U.S. Vice President Kamala Harris speaks on the South Lawn of the White House in Washington, D.C., U.S., Monday, July 22, 2024.
Ting Shen | Bloomberg | Getty Images
Harris's record on housing issues
As California Attorney General, Harris drafted and helped pass the California Homeowners Bill of Rights, a set of laws designed to protect homeowners from unfair practices. The California Homeowners Bill of Rights became law on January 1, 2013.
Harris secured an $18 billion settlement as part of a multi-state, nationwide settlement for thousands of homeowners who lost their homes due to improper foreclosure or fraud in 2012.
As a senator, Harris introduced the Rent Relief Act in 2018, a bill that provides tax credits to renters who earn less than $100,000 and spend more than 30% of their income on rent and utilities.

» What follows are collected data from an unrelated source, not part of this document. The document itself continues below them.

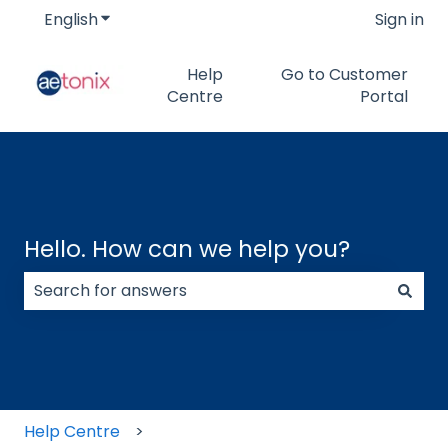
English
Show submenu for translations
Sign in
Help
Go to Customer
Centre
Portal
Hello. How can we help you?
There are no suggestions because the search field
Help Centre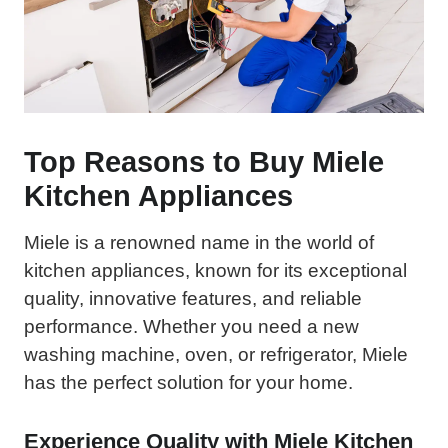
Top Reasons to Buy Miele
Kitchen Appliances
Miele is a renowned name in the world of
kitchen appliances, known for its exceptional
quality, innovative features, and reliable
performance. Whether you need a new
washing machine, oven, or refrigerator, Miele
has the perfect solution for your home.
Experience Quality with Miele Kitchen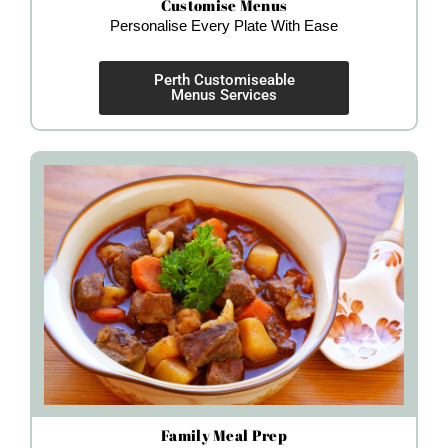
Customise Menus
Personalise Every Plate With Ease
Perth Customiseable
Menus Services
Family Meal Prep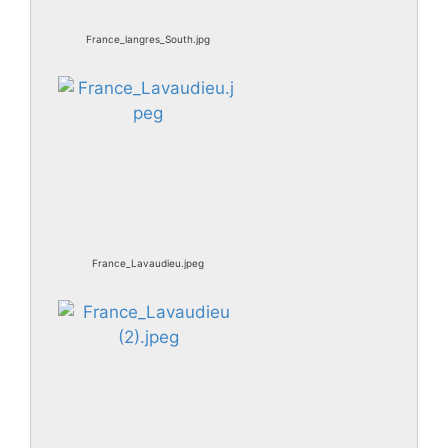
France_langres_South.jpg
France_Lavaudieu.jpeg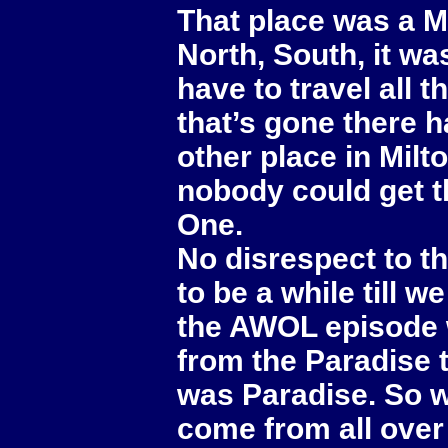
That place was a M
North, South, it wa
have to travel all 
that’s gone there h
other place in Milt
nobody could get t
One.
No disrespect to th
to be a while till 
the AWOL episode 
from the Paradise t
was Paradise. So 
come from all over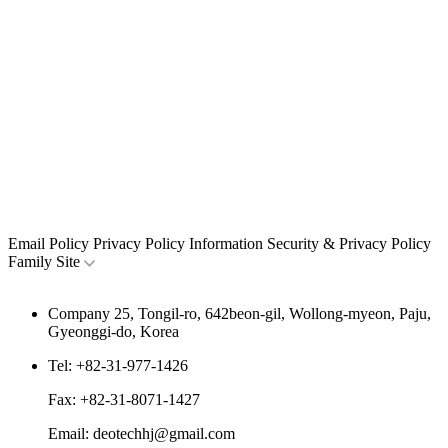
Email Policy
Privacy Policy
Information Security & Privacy Policy
Family Site
Company
25, Tongil-ro, 642beon-gil, Wollong-myeon, Paju,
Gyeonggi-do, Korea
Tel:
+82-31-977-1426
Fax:
+82-31-8071-1427
Email:
deotechhj@gmail.com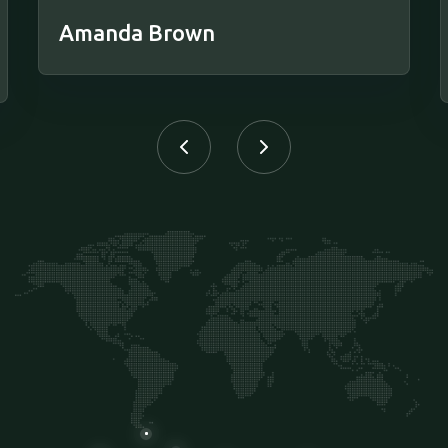
Amanda Brown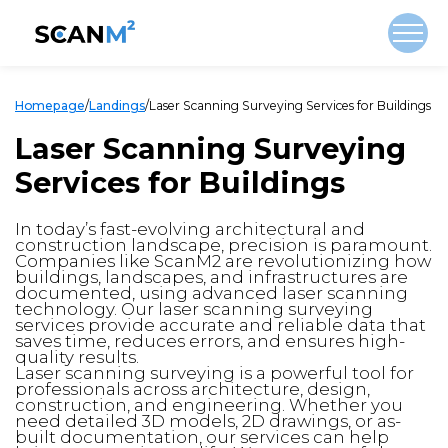
Homepage
/
Landings
/
Laser Scanning Surveying Services for Buildings
Laser Scanning Surveying
Services for Buildings
In today’s fast-evolving architectural and
construction landscape, precision is paramount.
Companies like ScanM2 are revolutionizing how
buildings, landscapes, and infrastructures are
documented, using advanced laser scanning
technology. Our laser scanning surveying
services provide accurate and reliable data that
saves time, reduces errors, and ensures high-
quality results.
Laser scanning surveying is a powerful tool for
professionals across architecture, design,
construction, and engineering. Whether you
need detailed 3D models, 2D drawings, or as-
built documentation, our services can help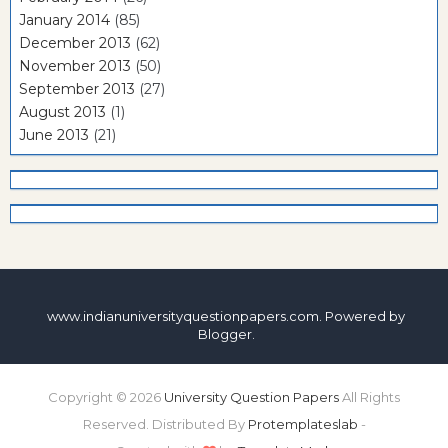
January 2014
(85)
December 2013
(62)
November 2013
(50)
September 2013
(27)
August 2013
(1)
June 2013
(21)
www.indianuniversityquestionpapers.com. Powered by
Blogger
.
Copyright ©
2026
University Question Papers
All Rights
Reserved. Distributed By
Protemplateslab
-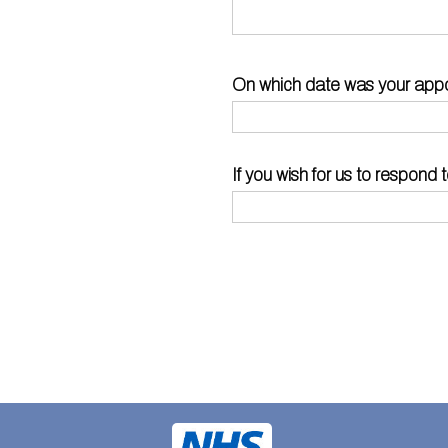
On which date was your app
If you wish for us to respon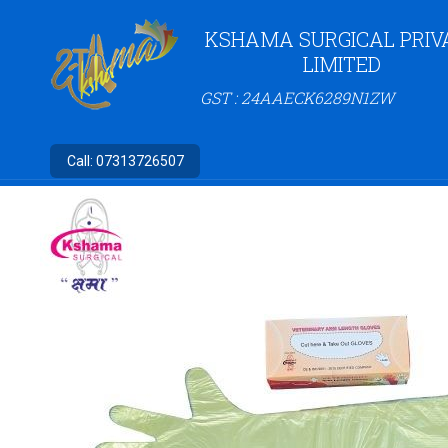
KSHAMA SURGICAL PRIV
LIMITED
GST : 24AAECK6289N1ZW
Call:
07313726507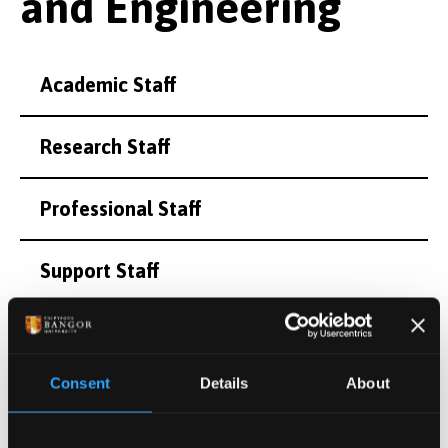
and Engineering
Academic Staff
Research Staff
Professional Staff
Support Staff
Honorary and Emeritus Staff
Consent
Details
About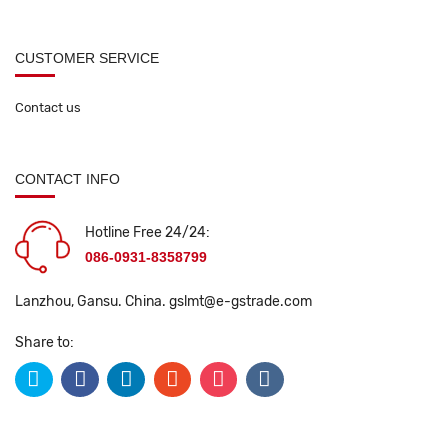
CUSTOMER SERVICE
Contact us
CONTACT INFO
Hotline Free 24/24:
086-0931-8358799
Lanzhou, Gansu. China.
gslmt@e-gstrade.com
Share to: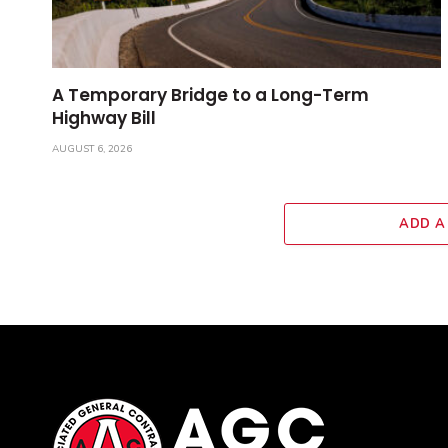
A Temporary Bridge to a Long-Term
Highway Bill
AUGUST 6, 2026
ADD A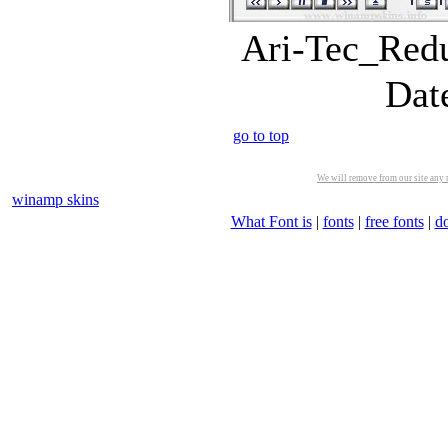
Ari-Tec_Redu
Dat
go to top
We will remove from our site any m
winamp skins
What Font is
|
fonts
|
free fonts
|
d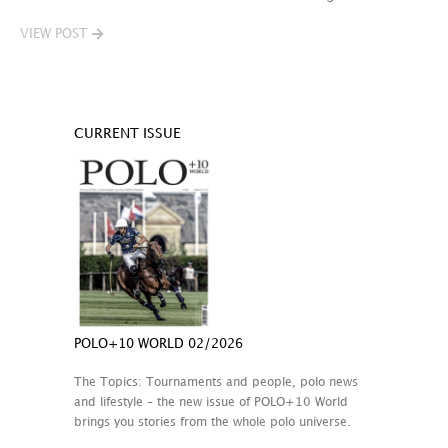
VIEW POST
CURRENT ISSUE
POLO+10 WORLD 02/2026
The Topics: Tournaments and people, polo news
and lifestyle – the new issue of POLO+10 World
brings you stories from the whole polo universe.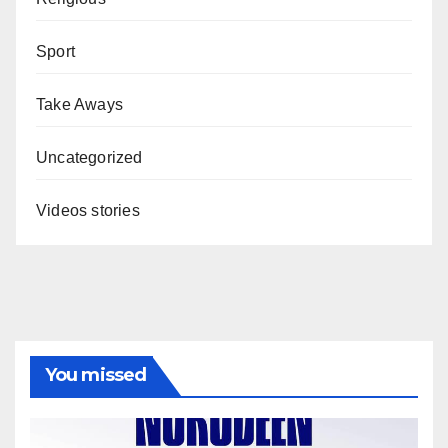
Sport
Take Aways
Uncategorized
Videos stories
You missed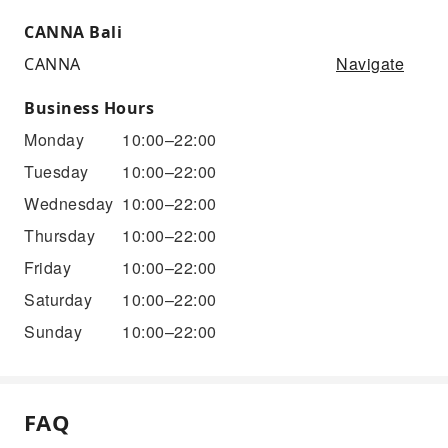
CANNA Bali
Navigate
CANNA
Business Hours
Monday
10:00–22:00
Tuesday
10:00–22:00
Wednesday
10:00–22:00
Thursday
10:00–22:00
Friday
10:00–22:00
Saturday
10:00–22:00
Sunday
10:00–22:00
FAQ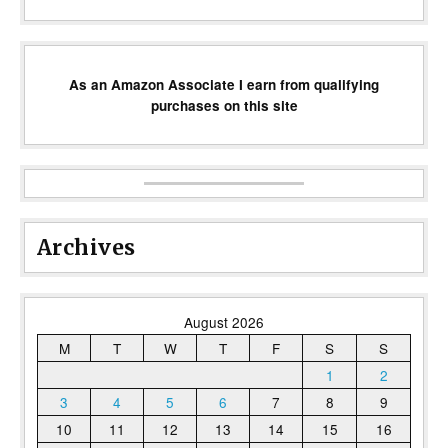
As an Amazon Associate I earn from qualifying
purchases on this site
Archives
August 2026
M
T
W
T
F
S
S
1
2
3
4
5
6
7
8
9
10
11
12
13
14
15
16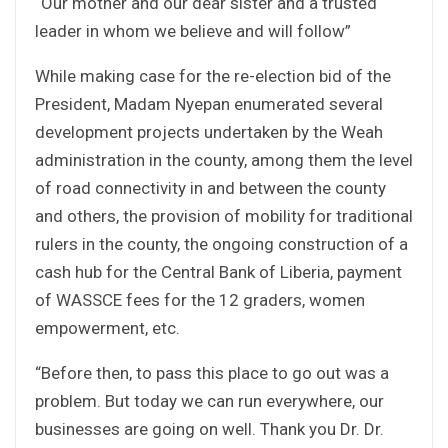
“Our mother and our dear sister and a trusted
leader in whom we believe and will follow”
While making case for the re-election bid of the
President, Madam Nyepan enumerated several
development projects undertaken by the Weah
administration in the county, among them the level
of road connectivity in and between the county
and others, the provision of mobility for traditional
rulers in the county, the ongoing construction of a
cash hub for the Central Bank of Liberia, payment
of WASSCE fees for the 12 graders, women
empowerment, etc.
“Before then, to pass this place to go out was a
problem. But today we can run everywhere, our
businesses are going on well. Thank you Dr. Dr.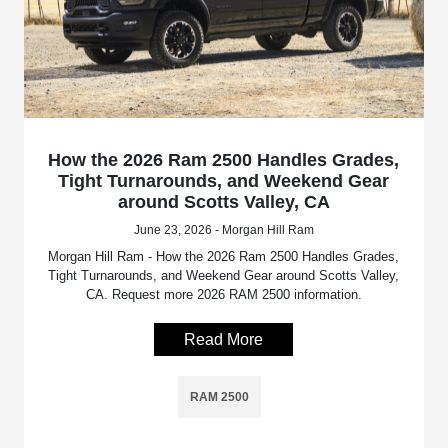
How the 2026 Ram 2500 Handles Grades,
Tight Turnarounds, and Weekend Gear
around Scotts Valley, CA
June 23, 2026 - Morgan Hill Ram
Morgan Hill Ram - How the 2026 Ram 2500 Handles Grades,
Tight Turnarounds, and Weekend Gear around Scotts Valley,
CA. Request more 2026 RAM 2500 information.
Read More
RAM 2500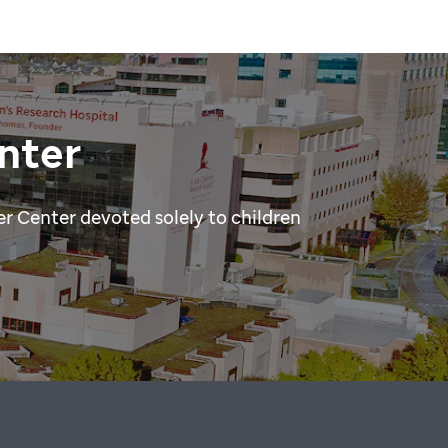
nter
r Center devoted solely to children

In 2019, Harris reintroduced a second version of the bill, which includes a mechanism for the Treasury Department to pay the tax credit on a monthly basis to eligible households. The latest version also caps the credit at 100% of fair market rents for small areas instead of 150% of fair market rents for small areas.
Last month, Harris announced the recipients of an $85 million grant under Pathways to Removing Obstacles to Housing, or PRO Housing, a first-of-its-kind project through the U.S. Department of Housing and Urban Development aimed at increasing construction activity and lowering housing and rental costs for U.S. families.
The news comes on the heels of Harris’ announcement in May of $5.5 billion through the Department of Housing and Urban Development to promote affordable housing, invest in economic growth, build wealth, and address homelessness in communities across America.
Such policies come at a time when the country is facing rising rates of homelessness and the high costs of buying or renting housing. A record 653,100 people faced homelessness in 2023, up from 256,600 the year before, according to a report from the Harvard Joint Center for Housing Studies.
“There is potential for so much good.”
Recent housing policies introduced by the Biden administration generally aim to increase the supply of affordable housing and lower costs for buyers and renters.
Harris was involved in housing policymaking for the Biden campaign, and her campaign is likely to have similar plans for housing, experts say.
“Overall, it seems like affordable housing and zoning have been a topic of discussion for a while now,” said Jacob Channell, senior economist at LendingTree. “If they continue on the same path that the Biden administration has been on, I think there’s potential for a lot of good.”
As Harris's candidacy looks more likely, people are starting to talk about a policy Harris originally floated in her 2020 presidential campaign: the “Lift Up the Middle Class” Act.
The bill would provide a refundable tax credit of up to $3,000 per person, or $6,000 per married couple filing jointly, to eligible middle- and working-class Americans.
Some experts suggest that the LIFT Act could be better for renters than the 5% rent cap increase that Biden proposed in mid-July.
The proposals call on Congress to cap rent increases from landlords with 50 or more existing units at 5% or risk losing federal tax breaks.
“The concern with a rent cap is that the supply of housing could change,” said Francesco D’Acunto, an associate professor of finance at Georgetown University.
While capping rents may lead consumers to believe that prices will not rise above a certain amount, it can have negative side effects, such as landlords pulling their properties out of the rental market, said Karl Widerquist, an economist and professor of philosophy at Georgetown University.
Channell explained that property owners who lose access to tax breaks will still be able to raise rents, and the plan will exclude new construction and buildings undergoing major renovations.
The tax credit would not create the same distortions as the rent cap, and it targets the negative effects of rent inflation, DaConto said.
Harris’s LIFT the Middle Class Act has certainly been heavily criticized in the past. While not a perfect policy, the LIFT Act “is essentially an expansion in the right direction,” says Widerquist.